→ Task statement: Your answer consists of the lines in the data that contain "récents". Copy each of them.

[Dataset entries]
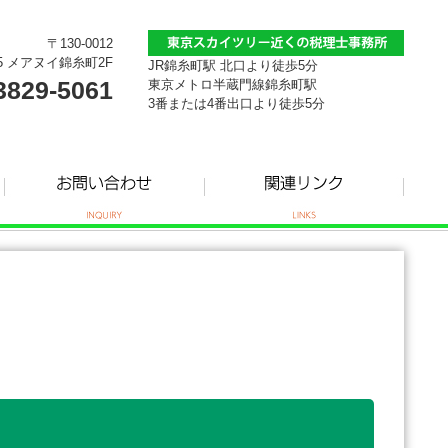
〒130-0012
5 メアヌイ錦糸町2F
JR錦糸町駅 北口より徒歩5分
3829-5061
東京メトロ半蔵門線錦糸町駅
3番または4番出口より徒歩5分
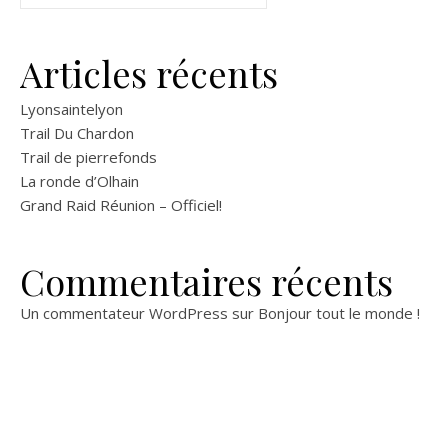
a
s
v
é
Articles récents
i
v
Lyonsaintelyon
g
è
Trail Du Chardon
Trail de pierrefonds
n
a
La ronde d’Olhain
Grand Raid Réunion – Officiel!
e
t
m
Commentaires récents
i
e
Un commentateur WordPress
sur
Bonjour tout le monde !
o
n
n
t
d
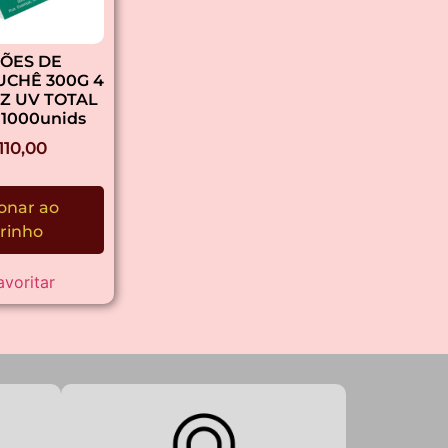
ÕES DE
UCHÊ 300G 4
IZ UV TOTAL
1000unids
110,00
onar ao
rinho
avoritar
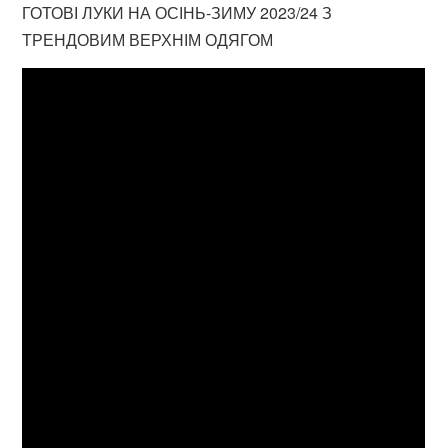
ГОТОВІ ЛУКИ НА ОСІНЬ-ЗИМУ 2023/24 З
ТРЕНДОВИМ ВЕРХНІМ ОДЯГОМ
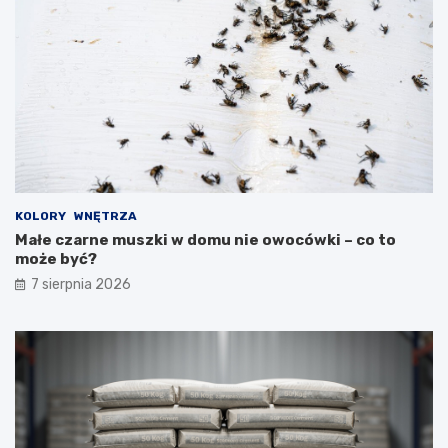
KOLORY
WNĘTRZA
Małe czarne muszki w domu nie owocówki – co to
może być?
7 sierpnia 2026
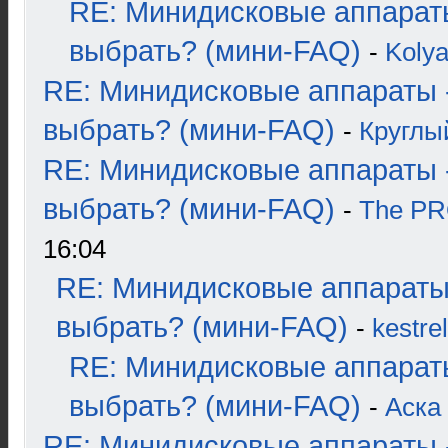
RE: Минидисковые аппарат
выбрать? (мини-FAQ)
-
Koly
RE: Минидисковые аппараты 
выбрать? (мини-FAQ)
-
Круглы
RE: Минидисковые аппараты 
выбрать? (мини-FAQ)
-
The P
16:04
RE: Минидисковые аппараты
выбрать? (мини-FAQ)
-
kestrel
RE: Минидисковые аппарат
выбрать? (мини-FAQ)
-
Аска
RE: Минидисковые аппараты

→ Expected answer:
Articles récents
Commentaires récents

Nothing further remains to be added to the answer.